That pushed an effort to find a way to condense trace events. The obvious place to start was to have several events, which record the same structured data, share their functions. If two events have the same TP_PROTO, TP_ARGS and TP_STRUCT__entry, there should be a way to have these events share the functions that they use. This was the motivation for the new macro DECLARE_EVENT_CLASS() (originally called TRACE_EVENT_TEMPLATE()) and DEFINE_EVENT().
The DECLARE_EVENT_CLASS() macro has the exact same format as TRACE_EVENT():
DECLARE_EVENT_CLASS(sched_wakeup_template,
TP_PROTO(struct rq *rq, struct task_struct *p, int success),
TP_ARGS(rq, p, success),
TP_STRUCT__entry(
__array( char, comm, TASK_COMM_LEN )
__field( pid_t, pid )
__field( int, prio )
__field( int, success )
__field( int, target_cpu )
),
TP_fast_assign(
memcpy(__entry->comm, p->comm, TASK_COMM_LEN);
__entry->pid = p->pid;
__entry->prio = p->prio;
__entry->success = success;
__entry->target_cpu = task_cpu(p);
),
TP_printk("comm=%s pid=%d prio=%d success=%d target_cpu=%03d",
__entry->comm, __entry->pid, __entry->prio,
__entry->success, __entry->target_cpu)
);
This creates a trace framework that can be used by multiple events. The DEFINE_EVENT() macro is used to create trace events defined by DECLARE_EVENT_CLASS():
DEFINE_EVENT(sched_wakeup_template, sched_wakeup,
TP_PROTO(struct rq *rq, struct task_struct *p, int success),
TP_ARGS(rq, p, success));
DEFINE_EVENT(sched_wakeup_template, sched_wakeup_new,
TP_PROTO(struct rq *rq, struct task_struct *p, int success),
TP_ARGS(rq, p, success));
The example above creates two trace events sched_wakeup and sched_wakeup_new. The DEFINE_EVENT() macro requires 4 parameters:
DEFINE_EVENT(class, name, proto, args)
- class - the name of the class created with DECLARE_EVENT_CLASS().

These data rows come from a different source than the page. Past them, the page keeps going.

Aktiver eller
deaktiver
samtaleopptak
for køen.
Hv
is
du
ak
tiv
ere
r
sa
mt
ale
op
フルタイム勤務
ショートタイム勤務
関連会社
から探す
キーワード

- name - the name of the trace event.
- proto - the prototype that is the same as TP_PROTO in the DECLARE_EVENT_CLASS().
- args - the arguments of the prototype that is the same as TP_ARGS in DECLARE_EVENT_CLASS().

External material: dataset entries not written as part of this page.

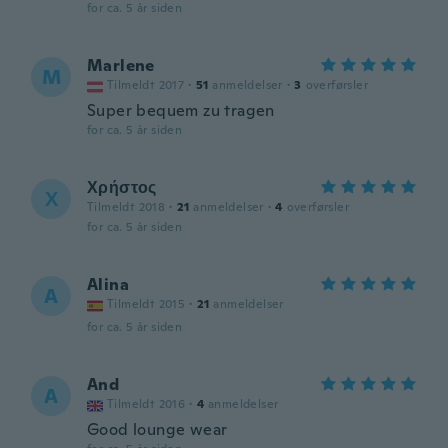
for ca. 5 år siden
Marlene
M
Tilmeldt 2017
·
51
anmeldelser
·
3
overførsler
Super bequem zu tragen
for ca. 5 år siden
Χρήστος
Χ
Tilmeldt 2018
·
21
anmeldelser
·
4
overførsler
for ca. 5 år siden
Alina
A
Tilmeldt 2015
·
21
anmeldelser
for ca. 5 år siden
And
A
Tilmeldt 2016
·
4
anmeldelser
Good lounge wear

Unfortunately, due to the limitations of the C preprocessor, the DEFINE_EVENT() macro needs to repeat the prototype and arguments of the DECLARE_EVENT_CLASS().
Because several of the tracepoints in XFS are very similar, using the DECLARE_EVENT_CLASS() brought down the text and bss size quite substantially.

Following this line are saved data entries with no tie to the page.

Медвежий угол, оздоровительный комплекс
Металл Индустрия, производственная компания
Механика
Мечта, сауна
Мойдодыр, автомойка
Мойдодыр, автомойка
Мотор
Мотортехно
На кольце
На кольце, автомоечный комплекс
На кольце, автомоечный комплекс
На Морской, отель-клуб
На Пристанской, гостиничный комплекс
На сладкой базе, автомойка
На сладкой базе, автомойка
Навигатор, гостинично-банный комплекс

text data bss dec hex filename
452114 2788 3520 458422 6feb6 fs/xfs/xfs.o.notrace
996954 38116 4480 1039550 fdcbe fs/xfs/xfs.o.trace
638482 38116 3744 680342 a6196 fs/xfs/xfs.o.class
To keep the footprint of trace events down, try to consolidate events using the DECLARE_EVENT_CLASS() and DEFINE_EVENT() macros. There is no advantage to using the TRACE_EVENT() macro over the other two. In fact, the TRACE_EVENT() macro is now defined as just:
#define TRACE_EVENT(name, proto, args, tstruct, assign, print) \ DECLARE_EVENT_CLASS(name, \ PARAMS(proto), \ PARAMS(args), \ PARAMS(tstruct), \ PARAMS(assign), \ PARAMS(print)); \ DEFINE_EVENT(name, name, PARAMS(proto), PARAMS(args));Note that the PARAMS macro allows the arguments to contain commas and not be mistaken as multiple parameters of DECLARE_EVENT_CLASS() or DEFINE_EVENT().
TP_STRUCT__entry macros
The first article mentioned the __field and __array macros used to create the structure format of the event that is stored in the ring buffer. The __field(type, item) declared a field in the structure called item of type type (i.e. type item;). The __array(type, item, len) declared a static array called item with len elements of type type (i.e. type item[len];). Those two are the most common, but there are other macros that allow for more complex storage into the ring buffer.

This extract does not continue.